Tymczasem tenże nius niesie w sobie dramatycznie szerszą treść i oznacza ostateczny upadek koncepcji, według której piłkarz może całą karierę spędzić w jednym klubie. Młody Casillias zadebiutował w I drużynie Realu 12 września 1999 roku w wieku zaledwie 18 lat. I utkwił od tej pory w jego bramce na wydawałoby się już na stałe. Kibice przyjmowali za pewnik, że skończy karierę tam, gdzie ją rozpoczął. Okazało się, że jednak będzie inaczej.
Dziś piłkarze potrafią ważyć korzyści finansowe i ryzyka. W dobie "stałej niestałości", w dobie rządów agentów piłkarskich oraz w dobie dzisiejszego podejścia prezesów klubów piłkarskich strategia "kariery w jednym klubie" wydaje się bardzo nieopłacalna. Piłkarz zwykle po to gra dobrze w klubie A, aby załatwić sobie dobry kontakt w klubie B. A klub B chętnie płaci za "wizerunek gwiazdy", której zwykle potem albo już się nie chce zbyt mocno trenować, albo która już myśli o dobrym kontrakcie w klubie C.
Żałosnym aspektem całej sprawy jest to, że prawdopodobnie z odejścia Casillasa zadowolone są ... obie strony. Charakterystyczny jest brak spektakularnego pożegnania. Bramkarz od czasu MŚ w Brazylii wyraźnie obniżył swoją formę i prawdopodobnie szuka teraz nowego wyzwania. Klub z kolei myśli o przyszłości, którą trudno wiązać z 34-letnim bramkarzem. Choć i to jest mało przekonujące. Przecież Gianluiggi Buffon jest o ponad 3 lata starszy, a nikt w Juve o rozstaniu z nim nie myśli.

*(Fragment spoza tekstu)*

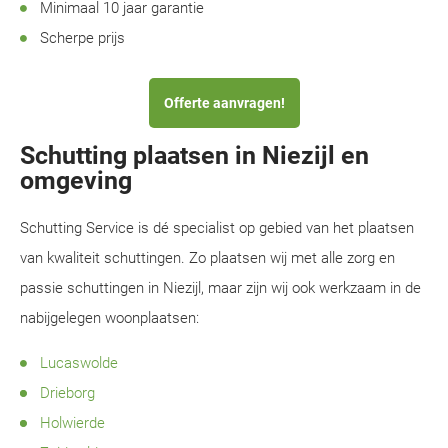
Minimaal 10 jaar garantie
Scherpe prijs
Offerte aanvragen!
Schutting plaatsen in Niezijl en
omgeving
Schutting Service is dé specialist op gebied van het plaatsen
van kwaliteit schuttingen. Zo plaatsen wij met alle zorg en
passie schuttingen in Niezijl, maar zijn wij ook werkzaam in de
nabijgelegen woonplaatsen:
Lucaswolde
Drieborg
Holwierde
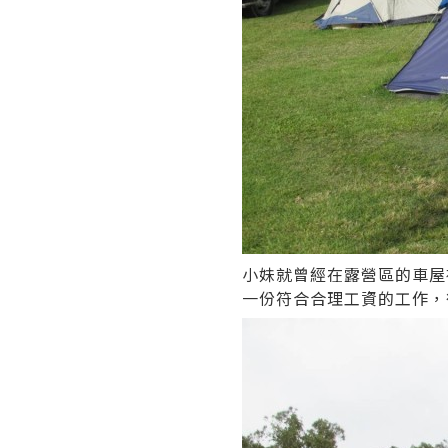
小妹就曾經在露營區的車屋
一份符合合理工資的工作，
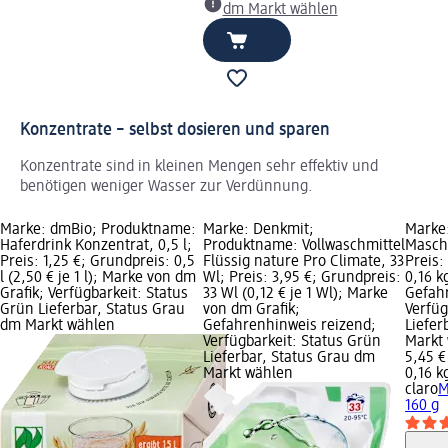
dm Markt wählen
Konzentrate – selbst dosieren und sparen
Konzentrate sind in kleinen Mengen sehr effektiv und
benötigen weniger Wasser zur Verdünnung.
Marke: dmBio; Produktname:
Marke: Denkmit;
Marke
Haferdrink Konzentrat, 0,5 l;
Produktname: Vollwaschmittel
Maschi
Preis: 1,25 €; Grundpreis: 0,5
Flüssig nature Pro Climate, 33
Preis:
l (2,50 € je 1 l); Marke von dm
Wl; Preis: 3,95 €; Grundpreis:
0,16 kg
Grafik; Verfügbarkeit: Status
33 Wl (0,12 € je 1 Wl); Marke
Gefah
Grün Lieferbar, Status Grau
von dm Grafik;
Verfüg
dm Markt wählen
Gefahrenhinweis reizend;
Liefer
Verfügbarkeit: Status Grün
Markt
Lieferbar, Status Grau dm
5,45 €
Markt wählen
0,16 kg
claro
M
160 g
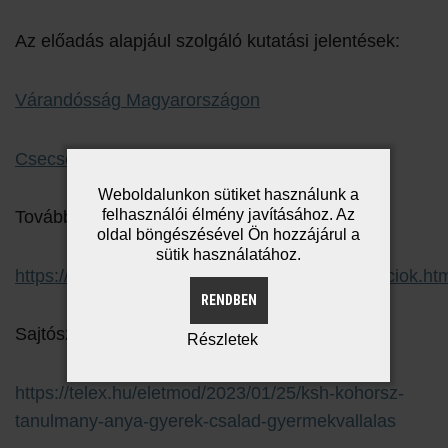
Az előadás alapjául szolgáló kutatási jelentések:
Várandósság Magyarországon
Csecsemőkor Magyarországon
Weboldalunkon sütiket használunk a
felhasználói élmény javításához. Az
További kapcsolódó publikációk:
oldal böngészésével Ön hozzájárul a
sütik használatához.
https://www.kohorsz18.hu/eredmenyek/publikaciok.ht
RENDBEN
Sajtószemlénk:
Részletek
https://telex.hu/eletmod/2023/01/25/ksh-kohorsz-
tanulmany-anya-gyerek-csalad-gyermekvallalas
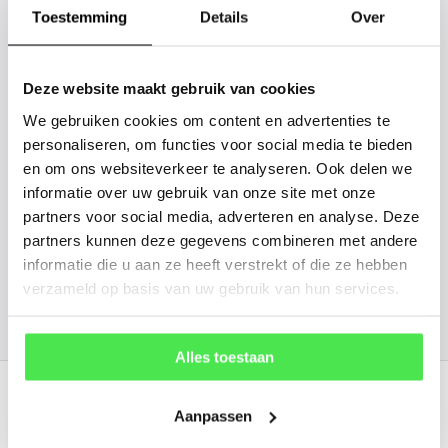
gaan we voor u kijken. Stuur ons
Toestemming
Details
Over
de plantnaam, hoogte, stamdikte en
vorm. Wilt u weten hoe uw plant of
Deze website maakt gebruik van cookies
boom er ongeveer eruit ziet? We
We gebruiken cookies om content en advertenties te
kunnen u een foto sturen.
personaliseren, om functies voor social media te bieden
en om ons websiteverkeer te analyseren. Ook delen we
info@tuinplantenbezorgd.nl
informatie over uw gebruik van onze site met onze
partners voor social media, adverteren en analyse. Deze
06 45 601 508 (tijdelijk niet bereikbaar)
partners kunnen deze gegevens combineren met andere
informatie die u aan ze heeft verstrekt of die ze hebben
verzameld op basis van uw gebruik van hun services.
156
customers give us a
4.7
/
5
at
Alles toestaan
Recent bekeken
Aanpassen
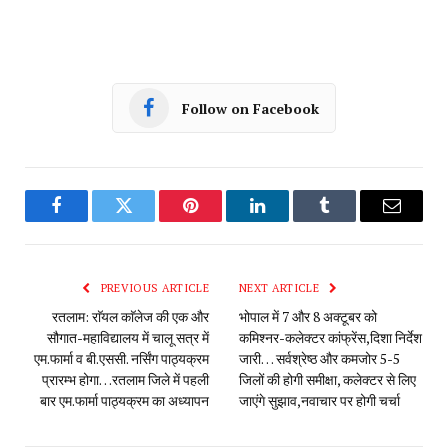
Follow on Facebook
Facebook
Twitter
Pinterest
LinkedIn
Tumblr
Email
PREVIOUS ARTICLE
NEXT ARTICLE
रतलाम: राॅयल काॅलेज की एक और
भोपाल में 7 और 8 अक्टूबर को
सौगात-महाविद्यालय में चालू सत्र में
कमिश्नर-कलेक्टर कांफ्रेंस,दिशा निर्देश
एम.फार्मा व बी.एससी. नर्सिंग पाठ्यक्रम
जारी… सर्वश्रेष्ठ और कमजोर 5-5
प्रारम्भ होगा…रतलाम जिले में पहली
जिलों की होगी समीक्षा, कलेक्टर से लिए
बार एम.फार्मा पाठ्यक्रम का अध्यापन
जाएंगे सुझाव,नवाचार पर होगी चर्चा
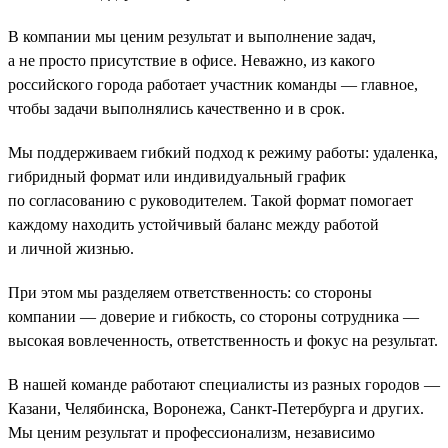
В компании мы ценим результат и выполнение задач,
а не просто присутствие в офисе. Неважно, из какого
российского города работает участник команды — главное,
чтобы задачи выполнялись качественно и в срок.
Мы поддерживаем гибкий подход к режиму работы: удаленка,
гибридный формат или индивидуальный график
по согласованию с руководителем. Такой формат помогает
каждому находить устойчивый баланс между работой
и личной жизнью.
При этом мы разделяем ответственность: со стороны
компании — доверие и гибкость, со стороны сотрудника —
высокая вовлеченность, ответственность и фокус на результат.
В нашей команде работают специалисты из разных городов —
Казани, Челябинска, Воронежа, Санкт-Петербурга и других.
Мы ценим результат и профессионализм, независимо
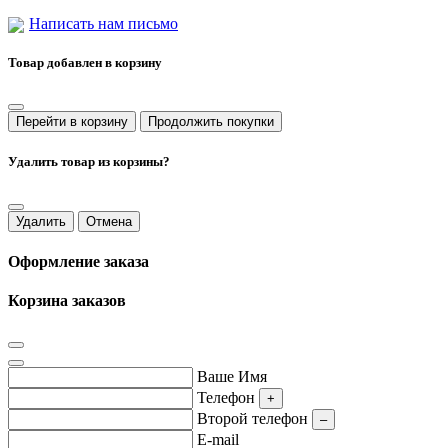
Написать нам письмо
Товар добавлен в корзину
Перейти в корзину
Продолжить покупки
Удалить товар из корзины?
Удалить
Отмена
Оформление заказа
Корзина заказов
Ваше Имя
Телефон
+
Второй телефон
–
E-mail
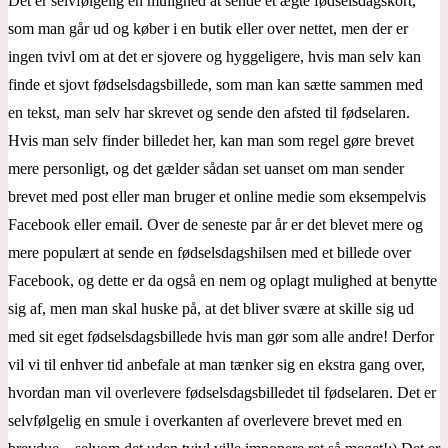
Det er selvfølgelig en mulighed at sende et ægte fødselsdagskort,
som man går ud og køber i en butik eller over nettet, men der er
ingen tvivl om at det er sjovere og hyggeligere, hvis man selv kan
finde et sjovt fødselsdagsbillede, som man kan sætte sammen med
en tekst, man selv har skrevet og sende den afsted til fødselaren.
Hvis man selv finder billedet her, kan man som regel gøre brevet
mere personligt, og det gælder sådan set uanset om man sender
brevet med post eller man bruger et online medie som eksempelvis
Facebook eller email. Over de seneste par år er det blevet mere og
mere populært at sende en fødselsdagshilsen med et billede over
Facebook, og dette er da også en nem og oplagt mulighed at benytte
sig af, men man skal huske på, at det bliver svære at skille sig ud
med sit eget fødselsdagsbillede hvis man gør som alle andre! Derfor
vil vi til enhver tid anbefale at man tænker sig en ekstra gang over,
hvordan man vil overlevere fødselsdagsbilledet til fødselaren. Det er
selvfølgelig en smule i overkanten af overlevere brevet med en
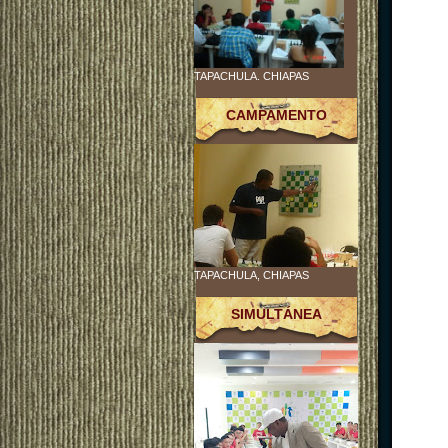
TAPACHULA. CHIAPAS
CAMPAMENTO
TAPACHULA, CHIAPAS
SIMULTÁNEA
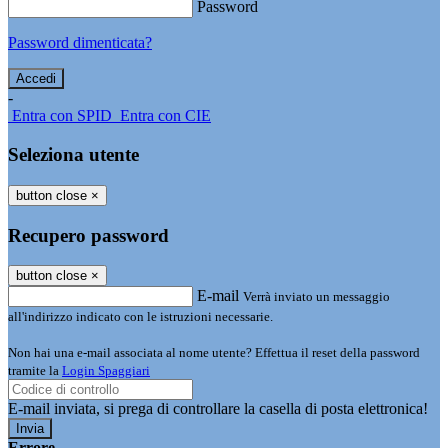
Password
Password dimenticata?
-
Entra con SPID
Entra con CIE
Seleziona utente
button close
×
Recupero password
button close
×
E-mail
Verrà inviato un messaggio
all'indirizzo indicato con le istruzioni necessarie.
Non hai una e-mail associata al nome utente? Effettua il reset della password
tramite la
Login Spaggiari
E-mail inviata, si prega di controllare la casella di posta elettronica!
Errore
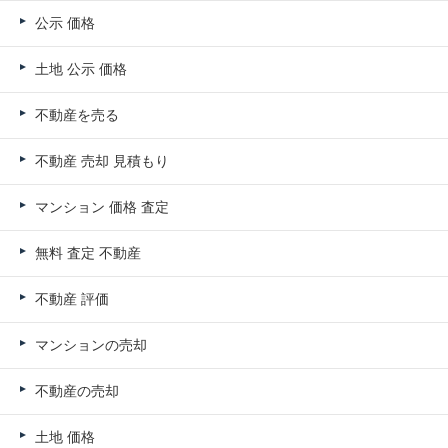
公示 価格
土地 公示 価格
不動産を売る
不動産 売却 見積もり
マンション 価格 査定
無料 査定 不動産
不動産 評価
マンションの売却
不動産の売却
土地 価格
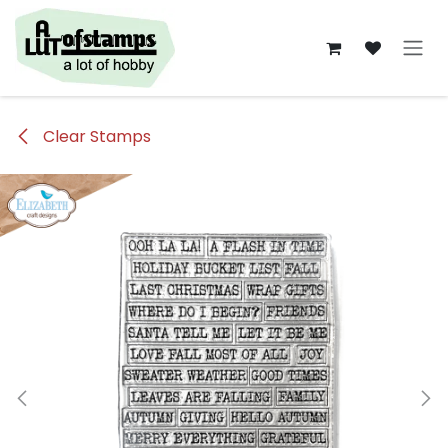
Overslaan naar inhoud
Clear Stamps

W tle warto zastanowić się także nad wpływem małżeństwa (i później rodzicielstwa) nad formą sportową zawodników. Zwykle jest on pozytywny. Ale nie w przypadku Casillasa. Jego występ w Brazylii do spółki z Gerardem Pique był na bardzo niskim poziomie. Odnosiło się wrażenie, że nieustannnie jeden ogląda się za swoją Sarą (jako fotoreporterka robiła zdjęcia za linią boiska), a drugi za swoją Shakirą (siedziała na trybunach), zamiast sprawdzać gdzie biegają przeciwnicy. Dzięki temu niejaki Robben urządzał sobie slalom między nimi. Ale Casillas pozbierał się po tym laniu i zdążył jeszcze przyłożyć pieczęć do dziesiątego triumfu klubu w Pucharze Europy (dziś Liga Mistrzów).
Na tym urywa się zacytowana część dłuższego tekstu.